[Materials provided — start]

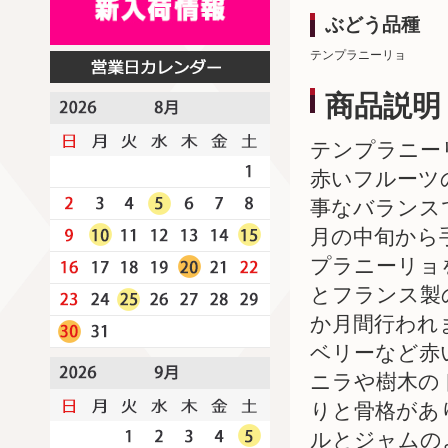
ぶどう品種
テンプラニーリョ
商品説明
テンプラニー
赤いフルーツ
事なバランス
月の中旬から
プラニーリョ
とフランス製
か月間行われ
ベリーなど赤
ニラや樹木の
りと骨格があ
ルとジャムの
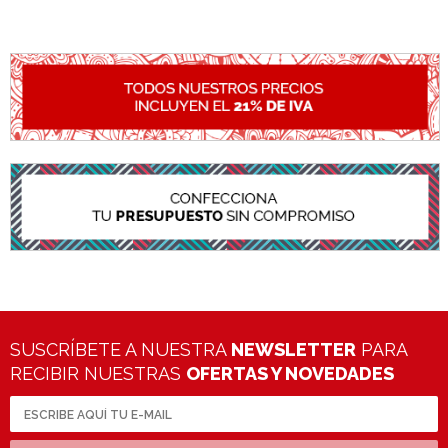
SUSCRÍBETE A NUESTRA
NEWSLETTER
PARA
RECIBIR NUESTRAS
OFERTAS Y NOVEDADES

[Materials provided — finish]
[Materials provided — start]

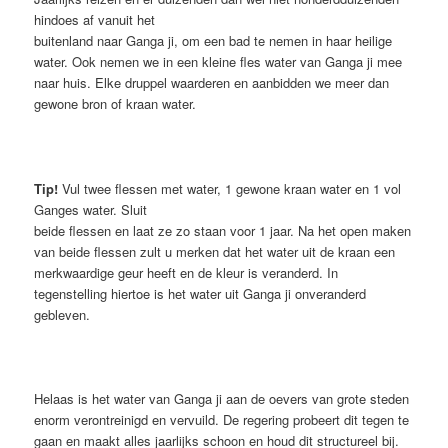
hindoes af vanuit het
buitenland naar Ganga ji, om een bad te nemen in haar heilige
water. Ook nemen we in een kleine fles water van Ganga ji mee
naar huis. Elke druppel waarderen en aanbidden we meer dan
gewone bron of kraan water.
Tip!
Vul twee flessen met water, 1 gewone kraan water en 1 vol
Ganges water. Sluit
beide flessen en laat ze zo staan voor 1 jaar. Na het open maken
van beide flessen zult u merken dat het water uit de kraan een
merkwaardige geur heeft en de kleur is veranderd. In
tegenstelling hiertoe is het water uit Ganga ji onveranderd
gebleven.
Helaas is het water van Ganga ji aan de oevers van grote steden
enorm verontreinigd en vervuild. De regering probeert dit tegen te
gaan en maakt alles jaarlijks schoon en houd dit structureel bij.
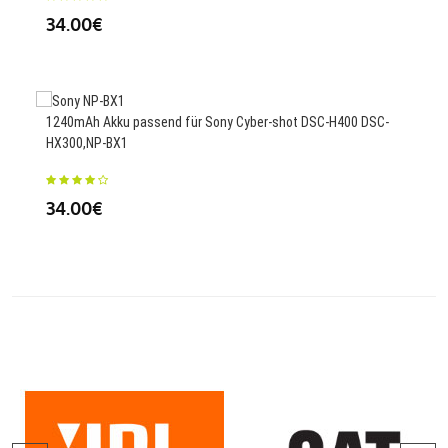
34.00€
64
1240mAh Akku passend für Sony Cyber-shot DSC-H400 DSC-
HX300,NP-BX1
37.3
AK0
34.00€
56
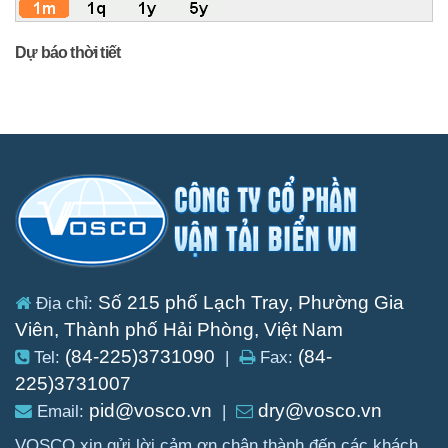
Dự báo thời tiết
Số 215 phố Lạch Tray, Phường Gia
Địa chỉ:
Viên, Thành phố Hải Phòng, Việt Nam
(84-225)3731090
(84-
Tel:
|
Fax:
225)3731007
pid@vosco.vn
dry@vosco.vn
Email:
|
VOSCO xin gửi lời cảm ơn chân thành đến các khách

[Materials provided — finish]
[Materials provided — start]

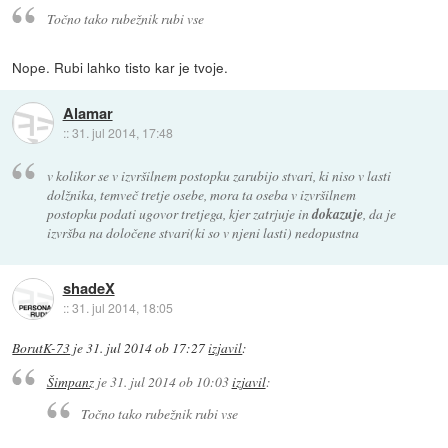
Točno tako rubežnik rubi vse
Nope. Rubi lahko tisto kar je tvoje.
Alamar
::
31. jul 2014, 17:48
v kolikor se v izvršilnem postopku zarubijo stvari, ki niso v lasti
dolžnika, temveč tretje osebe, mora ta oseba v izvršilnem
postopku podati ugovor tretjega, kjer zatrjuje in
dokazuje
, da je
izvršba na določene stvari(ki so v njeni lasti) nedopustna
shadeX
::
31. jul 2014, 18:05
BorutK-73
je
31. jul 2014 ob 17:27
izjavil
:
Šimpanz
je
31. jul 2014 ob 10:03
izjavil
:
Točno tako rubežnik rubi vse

[Materials provided — finish]

### Instructions to follow
Count every line that holds the word "gewone" in the entries, and state the result alone.

### Solution to this exercise
2